Mais, drôle et noir, débordant d'amour pour sa femme et ses enfants, Larcenet se met à nu, sans pitié pour lui, sans sympathie particulière par rapport aux conséquences de sa crise existentielle sur sa femme et ses enfants.
Larcenet se moque de lui, dans tous les sens du terme. Seule la création compte, quel qu'en soit le prix. Il expose sans pudeur, sans faux-semblant, la mise à mal que nécessite la production d'une idée et sa mise en œuvre. Non artiste, n'est pas un métier de fainéant même si, comme le dit son boucher : « pas d'horaires, pas d'études, pas de clients pénibles, pas d'impôts. Aaah... la vie de bohème... Les fleurs dans les cheveux, l'amour à plusieurs... Rien foutre de ses journées... »
Aux insupportables blanc-becs prétendant avoir écrit leur meilleure chanson sous le coup d'« une inspiration », Larcenet apporte un démenti bienvenu.
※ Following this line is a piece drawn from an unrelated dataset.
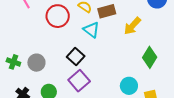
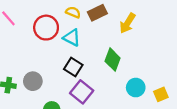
cyan triangle: (91, 30) -> (72, 38), moved
green diamond: (150, 57) -> (113, 60), moved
Non, l'idée ne surgit pas comme par magie dans le cerveau de l'artiste, cet être éthéré connecté avec les muses de la création. Il y a un travail, des recherches, des essais infructueux, des bonnes pistes irréalisables, des mauvaises qui finalement contiennent du bon, et d'autres qui sont des impasses. A ce titre, cette BD est bien plus qu'une histoire d'un auteur en panne, c'est aussi un témoignage de l'intérieur du processus créatif.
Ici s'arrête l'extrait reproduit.